Dipublikasikan oleh Nurul Aeni Azizah Sari

08 Mei 2024, 10.29

Sumber: en.tempo.co

Tempo.co, Jakarta - Menteri Badan Usaha Milik Negara (BUMN) Erick Thohir menegaskan kementeriannya akan melebur tujuh BUMN atau perusahaan yang bergerak di bidang infrastruktur ke dalam tiga induk usaha (holding).

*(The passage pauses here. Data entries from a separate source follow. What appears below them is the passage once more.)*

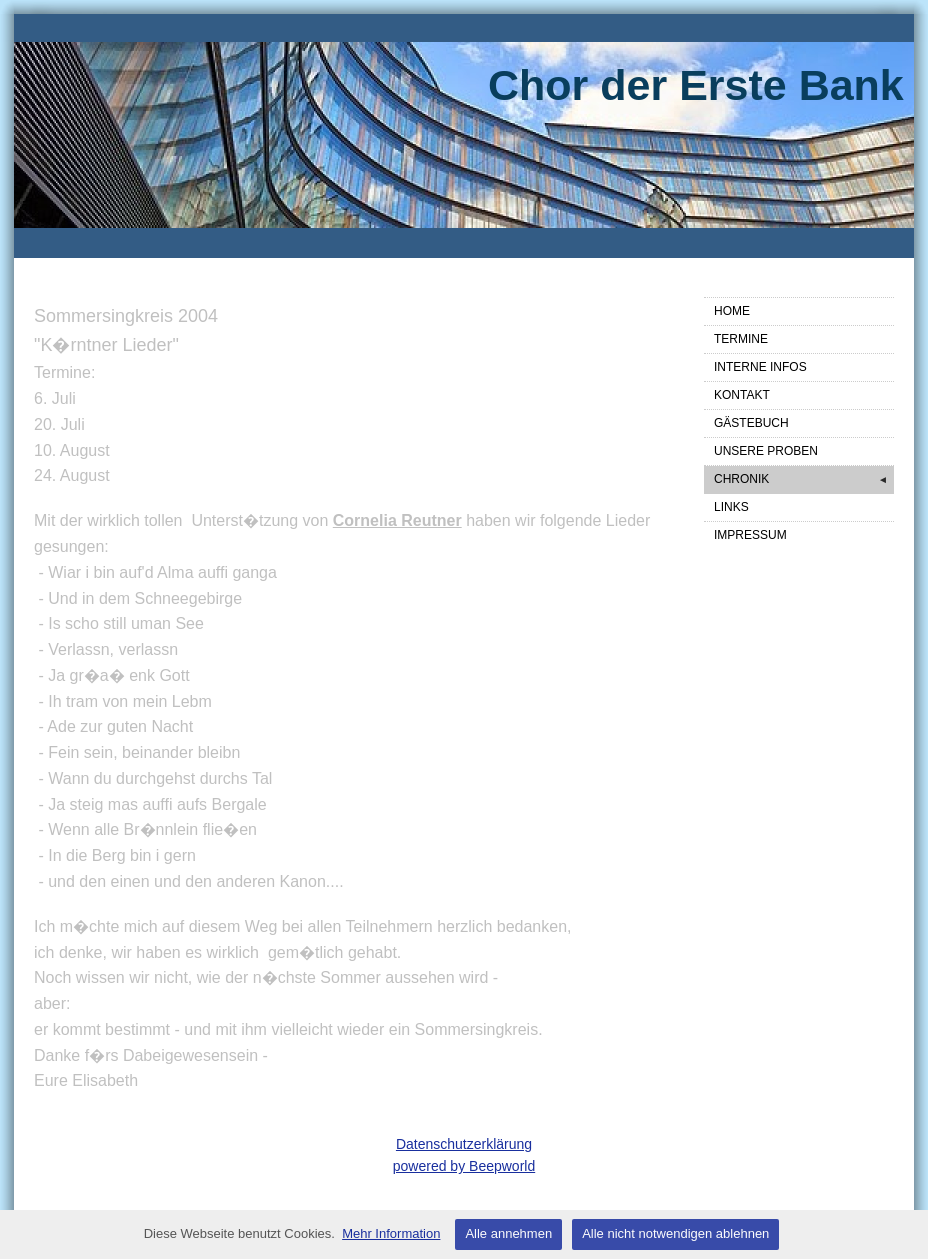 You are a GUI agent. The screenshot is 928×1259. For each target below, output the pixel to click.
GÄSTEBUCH (751, 423)
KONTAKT (742, 395)
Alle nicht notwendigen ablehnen (675, 1233)
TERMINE (741, 339)
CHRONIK (804, 480)
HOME (732, 311)
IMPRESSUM (750, 535)
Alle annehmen (508, 1233)
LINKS (731, 507)
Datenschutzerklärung (464, 1144)
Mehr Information (391, 1233)
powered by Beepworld (464, 1166)
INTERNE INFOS (760, 367)
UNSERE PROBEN (766, 451)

“Kami sedang dalam proses penggabungan tujuh perusahaan menjadi tiga perusahaan induk,” katanya di Jakarta, pada hari Selasa, 19 Maret. Tujuh perusahaan konstruksi tersebut adalah Hutama Karya, Waskita, PP, Wijaya Karya, Brantas Abipraya, Adhi Karya, dan Nindya Karya.

Erick mengatakan bahwa penggabungan ini bertujuan untuk meningkatkan tata kelola perusahaan konstruksi negara. Kementerian PUPR telah mulai mengklasifikasikan dan mengelompokkan perusahaan-perusahaan tersebut agar dapat fokus pada tugas masing-masing.

Dia menguraikan bahwa Brantas Abipraya, Adhi Karya, dan Nindya Karya akan digabungkan untuk fokus pada proyek-proyek air, kereta api, dan proyek-proyek pembangunan lainnya, sementara Hutama Karya dan Waskita akan digabungkan untuk mengerjakan proyek-proyek jalan tol, non-tol, gedung, dan komersial perumahan.

“Wika (Wijaya Karya) dan PP tidak akan fokus pada pembangunan jalan tol, tetapi pelabuhan dan bandara. Namun mereka tetap mengerjakan proyek-proyek konstruksi perumahan karena ini adalah aset mereka sebelumnya,” jelas Erick. Dia menegaskan bahwa PP akan menjadi perusahaan induk untuk penggabungan dengan Wijaya Karya.

Menurut Erick, Kementerian BUMN akan terus mendorong konsolidasi agar perusahaan-perusahaan negara memiliki spesialisasi dan keahlian, sehingga kinerjanya lebih efisien. Sebelumnya, Erick Thohir mengungkapkan bahwa hanya akan ada 30 BUMN yang akan fokus pada tugasnya masing-masing dan kementerian masih memiliki waktu untuk melakukan konsolidasi hingga Oktober 2024 atau sebelum masa jabatannya berakhir.